Co-authored-by: Ubuntu <ubuntu@ip-172-31-34-94.taildb5d.ts.net>
---
 .../models/whisper/tokenization_whisper.py    |  4 +--
 ..._pipelines_automatic_speech_recognition.py | 33 ++++++++++++++++++-
 2 files changed, 33 insertions(+), 4 deletions(-)

diff --git a/src/transformers/models/whisper/tokenization_whisper.py b/src/transformers/models/whisper/tokenization_whisper.py
index 0160237304..24eb72a0b0 100644
--- a/src/transformers/models/whisper/tokenization_whisper.py
+++ b/src/transformers/models/whisper/tokenization_whisper.py
@@ -877,9 +877,7 @@ def _decode_asr(tokenizer, model_outputs, *, return_timestamps, return_language,
 
     if previous_tokens:
         if return_timestamps:
-            # Last token should always be timestamps, so there shouldn't be
-            # leftover
-            raise ValueError(
+            logger.warning(
                 "There was an error while processing timestamps, we haven't found a timestamp as last token.
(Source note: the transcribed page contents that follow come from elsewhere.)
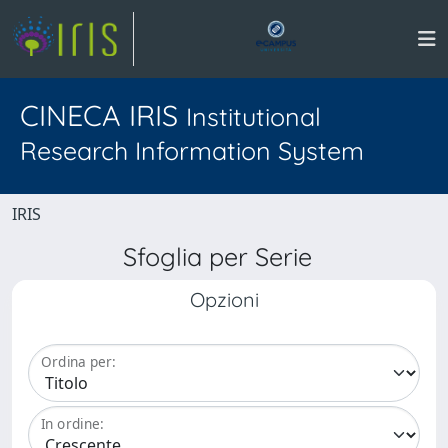
CINECA IRIS
Institutional
Research Information System
IRIS
Sfoglia per Serie
Opzioni
Ordina per:
In ordine: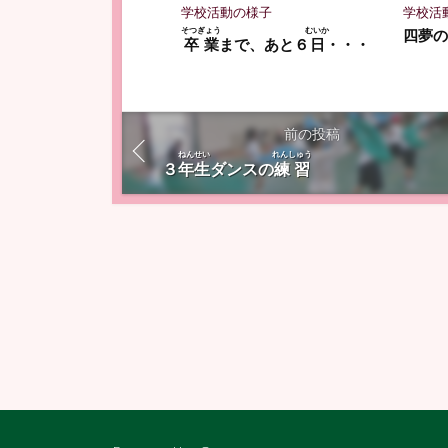
学校活動の様子
学校活
そつぎょう
むいか
四夢
卒業
まで、あと６
日
・・・
前の投稿
ねんせい
れんしゅう
３
年生
ダンスの
練習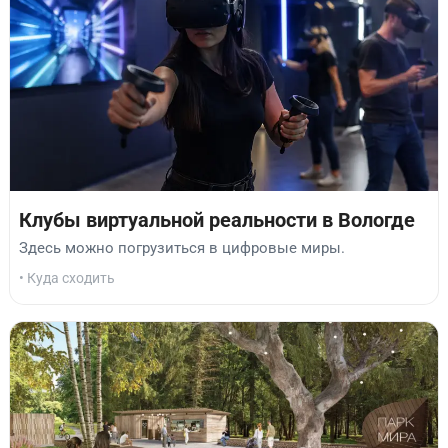
Клубы виртуальной реальности в Вологде
Здесь можно погрузиться в цифровые миры.
• Куда сходить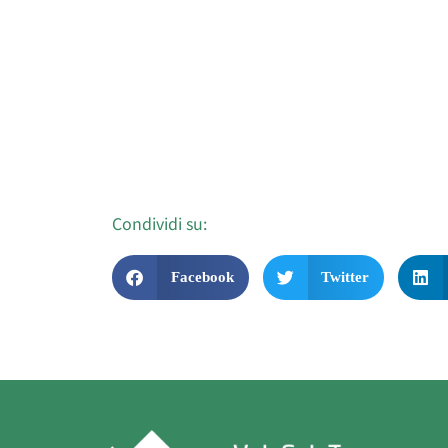
Condividi su:
Facebook
Twitter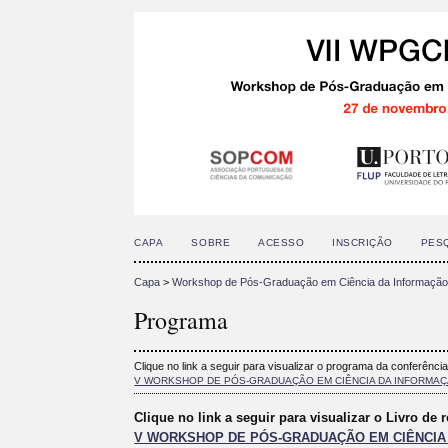
CAPA
SOBRE
ACESSO
INSCRIÇÃO
PES
Capa
>
Workshop de Pós-Graduação em Ciência da Informaçã
Programa
Clique no link a seguir para visualizar o programa da conferência
V WORKSHOP DE PÓS-GRADUAÇÃO EM CIÊNCIA DA INFORMA
Clique no link a seguir para visualizar o Livro de
V WORKSHOP DE PÓS-GRADUAÇÃO EM CIÊNCI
Was"
                 " WhisperTimeStampLogitsProcessor used?"
             )
diff --git a/tests/pipelines/test_pipelines_automatic_speech_recognition.py b/tests/pipelines/test_pipelines_automatic_speech_recognition.py
index 5db3e3e46c..952508dca4 100644
--- a/tests/pipelines/test_pipelines_automatic_speech_recognition.py
+++ b/tests/pipelines/test_pipelines_automatic_speech_recognition.py
@@ -17,7 +17,7 @@ import unittest
 import numpy as np
 import pytest
 from datasets import load_dataset
-from huggingface_hub import snapshot_download
+from huggingface_hub import hf_hub_download, snapshot_download
 
 from transformers import (
     MODEL_FOR_CTC_MAPPING,
@@ -39,6 +39,7 @@ from transformers.testing_utils import (
     require_pyctcdecode,
     require_tf,
     require_torch,
+    require_torch_gpu,
     require_torchaudio,
     slow,
 )
@@ -1158,6 +1159,36 @@ class AutomaticSpeechRecognitionPipelineTests(unittest.TestCase):
         output = speech_recognizer({"raw": waveform, "stride": (1000, 8000), "sampling_rate": 16_000})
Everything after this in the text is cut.